• **WHAT TO DO**
Below this line are records; transcribe exactly the lines between the one holding "COUNTDOWN ZUM STATUS ALS SCHWELLENMARKT" and the one holding "продажами через Инстаграм и ВК.", inclusive, and omit the pictures.
##############################
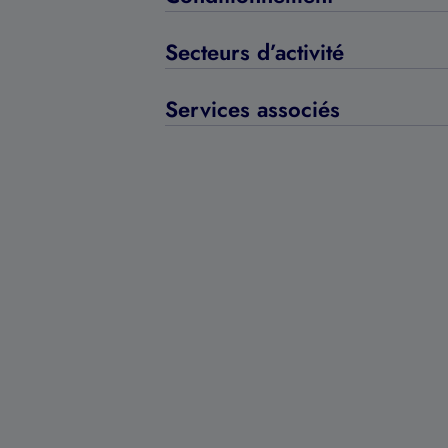
Secteurs d’activité
Services associés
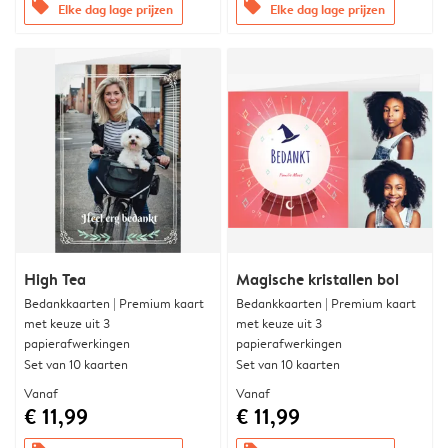
offers
offers
Elke dag lage prijzen
Elke dag lage prijzen
High Tea
Magische kristallen bol
Bedankkaarten | Premium kaart
Bedankkaarten | Premium kaart
met keuze uit 3
met keuze uit 3
papierafwerkingen
papierafwerkingen
Set van 10 kaarten
Set van 10 kaarten
Vanaf
Vanaf
€ 11,99
€ 11,99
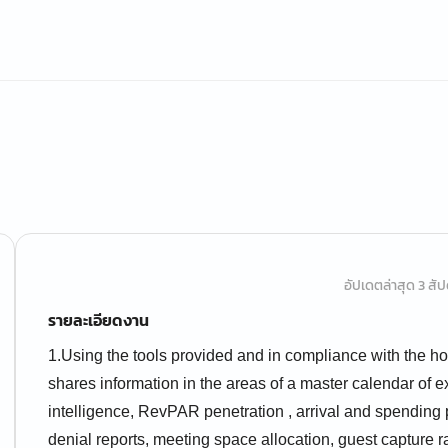
อัปเดตล่าสุด 3 สัปด
รายละเอียดงาน
1.Using the tools provided and in compliance with the ho
shares information in the areas of a master calendar of e
intelligence, RevPAR penetration , arrival and spending
denial reports, meeting space allocation, guest capture r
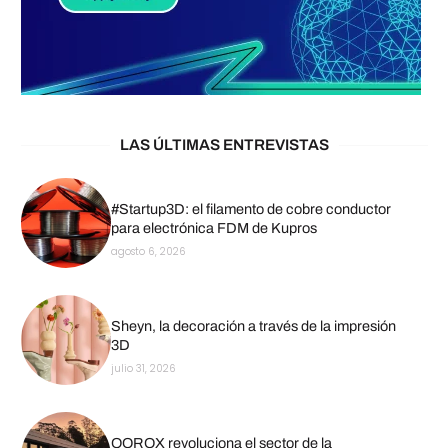
LAS ÚLTIMAS ENTREVISTAS
#Startup3D: el filamento de cobre conductor
para electrónica FDM de Kupros
agosto 6, 2026
Sheyn, la decoración a través de la impresión
3D
julio 31, 2026
QOROX revoluciona el sector de la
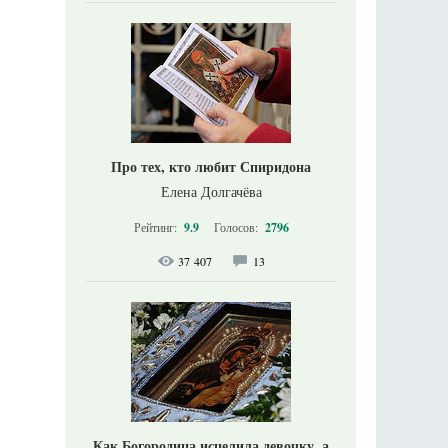
Про тех, кто любит Спиридона
Елена Долгачёва
Рейтинг:
9.9
Голосов:
2796
37 407
13
Как Богородица исцелила девочку, а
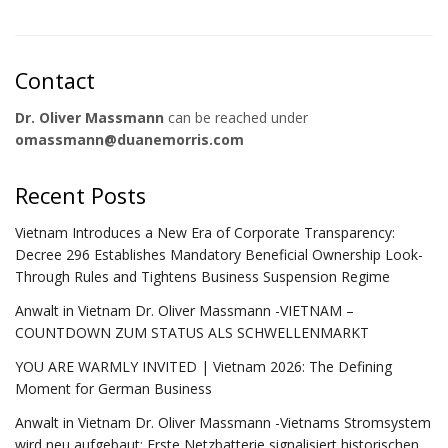
Contact
Dr. Oliver Massmann
can be reached under
omassmann@duanemorris.com
Recent Posts
Vietnam Introduces a New Era of Corporate Transparency:
Decree 296 Establishes Mandatory Beneficial Ownership Look-
Through Rules and Tightens Business Suspension Regime
Anwalt in Vietnam Dr. Oliver Massmann -VIETNAM –
COUNTDOWN ZUM STATUS ALS SCHWELLENMARKT
YOU ARE WARMLY INVITED | Vietnam 2026: The Defining
Moment for German Business
Anwalt in Vietnam Dr. Oliver Massmann -Vietnams Stromsystem
wird neu aufgebaut: Erste Netzbatterie signalisiert historischen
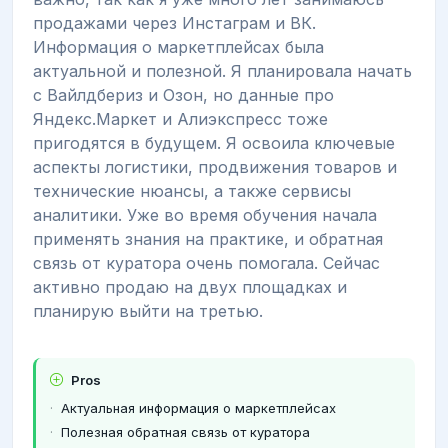
продажами через Инстаграм и ВК.
Информация о маркетплейсах была
актуальной и полезной. Я планировала начать
с Вайлдбериз и Озон, но данные про
Яндекс.Маркет и Алиэкспресс тоже
пригодятся в будущем. Я освоила ключевые
аспекты логистики, продвижения товаров и
технические нюансы, а также сервисы
аналитики. Уже во время обучения начала
применять знания на практике, и обратная
связь от куратора очень помогала. Сейчас
активно продаю на двух площадках и
планирую выйти на третью.
Pros
Актуальная информация о маркетплейсах
Полезная обратная связь от куратора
##############################
• **EXERCISE RESPONSE**
COUNTDOWN ZUM STATUS ALS SCHWELLENMARKT
YOU ARE WARMLY INVITED | Vietnam 2026: The Defining
Moment for German Business
Anwalt in Vietnam Dr. Oliver Massmann -Vietnams Stromsystem
wird neu aufgebaut: Erste Netzbatterie signalisiert historischen
продажами через Инстаграм и ВК.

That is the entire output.